I'm using the intel parallel studio (XE2018 update 1 cluster edition) and the mkl library feast eigenvalue solver.
During calling the subroutine zfeast_hcsrgv in the debug mode, I met the following runtime error, related with access violation.
The problem is that this error irregulary pops up, that is, rerunning the code with the same input sometimes does not trigger the runtime error.
I attached an example code, but as I said before, reproducing of this error in your running is not guaranteed.
In my research code of performing iterative calling of the subroutine zfeast_hcsrgv, this runtime error always pops up, however, the triggering position of calculation step is mostly different.
I have tried to check the memory allocations, but I couldn't find any mistakes.

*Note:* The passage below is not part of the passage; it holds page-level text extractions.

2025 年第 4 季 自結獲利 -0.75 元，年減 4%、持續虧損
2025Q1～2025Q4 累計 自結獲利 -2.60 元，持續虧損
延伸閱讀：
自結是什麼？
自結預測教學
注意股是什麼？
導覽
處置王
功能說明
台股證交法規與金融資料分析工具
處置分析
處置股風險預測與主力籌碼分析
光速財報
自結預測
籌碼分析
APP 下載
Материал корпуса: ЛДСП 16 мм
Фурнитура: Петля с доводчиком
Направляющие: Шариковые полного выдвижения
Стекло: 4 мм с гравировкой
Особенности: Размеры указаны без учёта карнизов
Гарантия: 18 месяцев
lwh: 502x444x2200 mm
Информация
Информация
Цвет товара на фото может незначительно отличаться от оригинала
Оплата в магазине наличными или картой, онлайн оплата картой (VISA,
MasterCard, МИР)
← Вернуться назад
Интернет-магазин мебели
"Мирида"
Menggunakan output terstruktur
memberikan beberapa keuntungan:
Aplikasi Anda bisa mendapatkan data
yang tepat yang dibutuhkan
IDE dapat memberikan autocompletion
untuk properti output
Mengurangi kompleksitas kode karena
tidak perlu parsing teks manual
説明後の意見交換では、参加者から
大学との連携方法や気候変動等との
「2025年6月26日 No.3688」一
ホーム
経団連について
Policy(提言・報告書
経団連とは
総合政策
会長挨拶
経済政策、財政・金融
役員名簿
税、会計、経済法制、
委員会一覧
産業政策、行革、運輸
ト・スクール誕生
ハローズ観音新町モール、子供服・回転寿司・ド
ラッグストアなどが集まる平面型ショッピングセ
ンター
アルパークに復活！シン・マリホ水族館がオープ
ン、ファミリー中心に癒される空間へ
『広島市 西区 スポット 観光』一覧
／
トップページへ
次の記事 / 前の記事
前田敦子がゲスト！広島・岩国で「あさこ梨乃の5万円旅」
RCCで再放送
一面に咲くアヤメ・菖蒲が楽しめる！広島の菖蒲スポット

I hope the attached code would be helpful to understand the issue.
I reattached the sample code which includes consecutive execution of the subroutine zfeast_hcsrgv. I have checked that this code always triggering the runtime error in the second execution of the subroutine.
The error is indicative of indexing an array out of bounds, writing to it, and in the process overwriting an array descriptor of something else. Then subsequent call into MKL using an array with the corrupted array descriptor.
Have you run a Debug build with run time checks for array index out of bounds?
Additional potential cause: If your program uses OpenMP and you use the clause private with an array, change the private for the array(s) to firstprivate. This will copy in the empty array descriptor (V18u1 should have fixed this, it wont hurt to use firstprivate).
Dear Jim Dempsey,
Thanks for reply. However, I'm still struggling with the same difficulty.
(1) Running the code with runtime checks (selecting the runtime error checking "ALL") still gives me the same results.
Actually, I'm not sure that this is correct following of your suggestion, but just executing the program with checking "ALL" the runtime error check yields the same results of runtime error. I couldn't find any additional error messages from it.
(2) I think OpenMP is not used in my program, as I didn't treat anything related with it explicitly.
I just checked the property option "Use Intel Math Kernel Library" as "Parallel(\Qmkl:parallel)".
Surely, different selection of the option as "Sequential" or "Cluster" also triggered the same runtime error.
(3) The most strange thing puzzles me is that this error is triggered very randomly. Re-execution of the program sometimes does not trigger the error.
I found an error in my input, which turned out to be not exactly hermitian due to some numerical noise.
I have posted another question, recently below. The key is to use only the upper or lower triangular part of the matrix input instead of full matrix to avoid troubles due to slight deviation from hermitian matrix property.